### [Required action]
The data below should be restated word for word, with every picture omitted.

══════════════════════════════

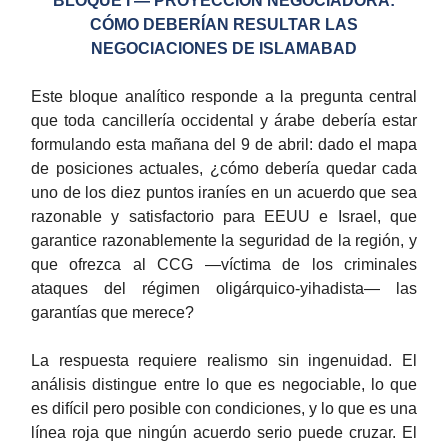
BLOQUE I — PROYECCIÓN NEGOCIADORA:
CÓMO DEBERÍAN RESULTAR LAS
NEGOCIACIONES DE ISLAMABAD
Este bloque analítico responde a la pregunta central
que toda cancillería occidental y árabe debería estar
formulando esta mañana del 9 de abril: dado el mapa
de posiciones actuales, ¿cómo debería quedar cada
uno de los diez puntos iraníes en un acuerdo que sea
razonable y satisfactorio para EEUU e Israel, que
garantice razonablemente la seguridad de la región, y
que ofrezca al CCG —víctima de los criminales
ataques del régimen oligárquico-yihadista— las
garantías que merece?
La respuesta requiere realismo sin ingenuidad. El
análisis distingue entre lo que es negociable, lo que
es difícil pero posible con condiciones, y lo que es una
línea roja que ningún acuerdo serio puede cruzar. El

══════════════════════════════

### [Exercise solution]
BLOQUE I — PROYECCIÓN NEGOCIADORA:
CÓMO DEBERÍAN RESULTAR LAS
NEGOCIACIONES DE ISLAMABAD
Este bloque analítico responde a la pregunta central
que toda cancillería occidental y árabe debería estar
formulando esta mañana del 9 de abril: dado el mapa
de posiciones actuales, ¿cómo debería quedar cada
uno de los diez puntos iraníes en un acuerdo que sea
razonable y satisfactorio para EEUU e Israel, que
garantice razonablemente la seguridad de la región, y
que ofrezca al CCG —víctima de los criminales
ataques del régimen oligárquico-yihadista— las
garantías que merece?
La respuesta requiere realismo sin ingenuidad. El
análisis distingue entre lo que es negociable, lo que
es difícil pero posible con condiciones, y lo que es una
línea roja que ningún acuerdo serio puede cruzar. El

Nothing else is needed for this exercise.